JP2976321B2 - Probe device - Google Patents

Description

DETAILED DESCRIPTION OF THE INVENTION

[0001]

BACKGROUND OF THE INVENTION 1. Field of the Invention The present invention relates to a probe device.

[0002]

2. Description of the Related Art In a semiconductor device manufacturing process,
After the wafer process is completed and an IC chip is completed in the wafer, an electrical measurement called a probe test is performed to examine a short circuit and an open of an electrode pattern and an input / output characteristic of the IC chip. The quality of the IC chip is determined in the state of “wafer”). After that, the wafer is divided into IC chips, and a good IC
After the chip is packaged, for example, a predetermined probe test is performed to determine the quality of the final product.

[0003] In this probe apparatus, as shown in FIG. 4, an electrode pad arrangement of IC chips in a wafer W is provided above a wafer holding table 1 movable in, for example, X, Y, Z, and θ directions. The probe card 12 provided with the probe needles 11 arranged in a row is arranged, and the wafer holding table 1 is moved to align the electrode pads of the IC chip in the wafer W with the probe needles 11. The electrode pads are brought into contact with the performance board 16 of the test head 15 via the probe needle 11 and the contact ring 14 including the pogo pins 13 and the like, and for example, a high frequency corresponding to the operating speed of the IC is used. Electrical measurement is performed to determine the quality of the IC chip.

[0004] When measurement is performed using high-frequency pulses, the probe card 12 and the performance board 16 are used.
Has a connection structure as shown in FIG. That is, a shield pipe 2 made of gold plated with brass is provided around each pogo pin 13 for signal transmission so as to surround the pogo pin 13, and a pogo pin 21 for grounding is arranged adjacent to the pipe 2. The pogo pins 21 for grounding are connected by a metal plate 22, thus forming a shield structure.

[0005]

In the connection between the probe card 12 and the performance board 16, the impedance of the conductive path with respect to the ground is constant at the portion where the shield pipe 2 is provided. In the contact portions at both ends of 13, it is necessary to separate the signal terminal from the ground, so that a gap must be formed, and this portion becomes high impedance.

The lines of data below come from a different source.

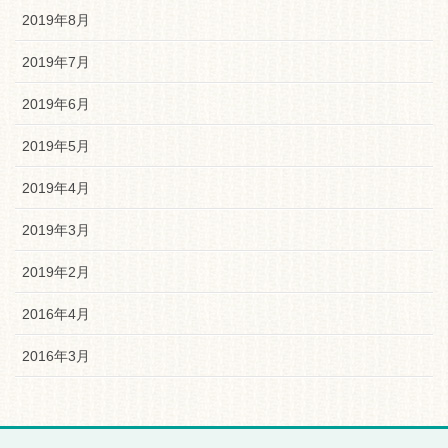
2019年8月
2019年7月
2019年6月
2019年5月
2019年4月
2019年3月
2019年2月
2016年4月
2016年3月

On the other hand, recently, the degree of integration of devices has rapidly increased, and at the same time, the operating speed has tended to increase further.
Along with this, when testing devices in the future, it is expected that the signal frequency will be as high as about 1 GHz. Therefore, if the impedance of the conductive path with respect to the ground is high impedance as described above, the waveform of the signal pulse is distorted, and it becomes difficult to perform highly accurate electrical measurement.

When a pogo pin is used, there is contact resistance between the end of the pogo pin and the electrode, and there are many contact points due to the combination of a spring and a ball. There is also a problem that the pulse waveform cannot be obtained, and furthermore, since the signal pogo pin and the ground pogo pin are paired, the area occupied by one pin is large,
There is also a problem that high-density mounting is difficult.

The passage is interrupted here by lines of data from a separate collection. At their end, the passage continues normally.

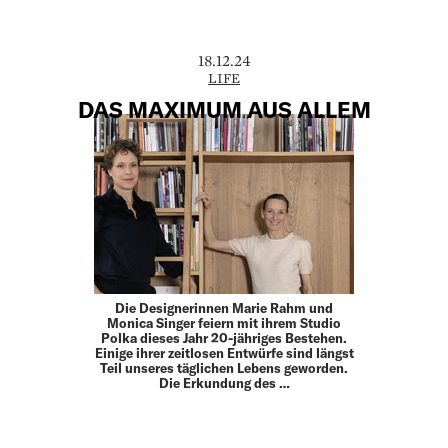
18.12.24
LIFE
DAS MAXIMUM AUS ALLEM
Die Designerinnen Marie Rahm und
Monica Singer feiern mit ihrem Studio
Polka dieses Jahr 20-jähriges Bestehen.
Einige ihrer zeitlosen Entwürfe sind längst
Teil unseres täglichen Lebens geworden.
Die Erkundung des …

The present invention has been made under such circumstances, and an object of the present invention is to provide a probe device capable of performing high-precision electrical measurement when measuring using a high-frequency signal. It is in.

[0009]

SUMMARY OF THE INVENTION According to the present invention, a probe card and a wiring board on a measuring section side are opposed to each other, and these conductive paths are electrically connected to each other. And the electrode pad of the test object
In a probe device for electrically measuring an object to be inspected by a measuring unit, a conductive material for a shield interposed between a probe card and a wiring board so as to be joined to a board surface of the probe card and a board surface of the wiring board. Block body, a large number of through-holes formed in the block body so as to be orthogonal to the substrate surface of the probe card, and inserted into the through-hole in the axial direction so as not to contact the inner wall of the through-hole, A probe card comprising: a conductor shaft having both ends electrically connected to a contact of a probe card and a conductive path of a wiring board; and an insulator interposed between the conductor shaft and an inner wall of the through hole. And the wiring board can be separated and connected to each other via a block body.

[0010]

By connecting the probe card and the wiring board via the block body, the contact on the probe card side is connected to the measuring circuit in the measuring section via the conductor shaft and the conductive path of the wiring board. By grounding the block body via, for example, a wiring board, the probe card and the wiring board have a completely coaxial structure, so that high-speed signals can be accurately measured even using a high-frequency signal. Can be tested.

[0011]

FIG. 1 is a side view showing the entire configuration of an embodiment of the present invention, and FIG. 2 is an enlarged sectional view showing a main part of the embodiment.
In the figure, reference numeral 3 denotes a wafer mounting table, and the wafer mounting table 3
The drive mechanism 31 is configured to be driven in a small amount in the X, Y, and θ directions (around the vertical axis) and to be driven in the Z direction, for example.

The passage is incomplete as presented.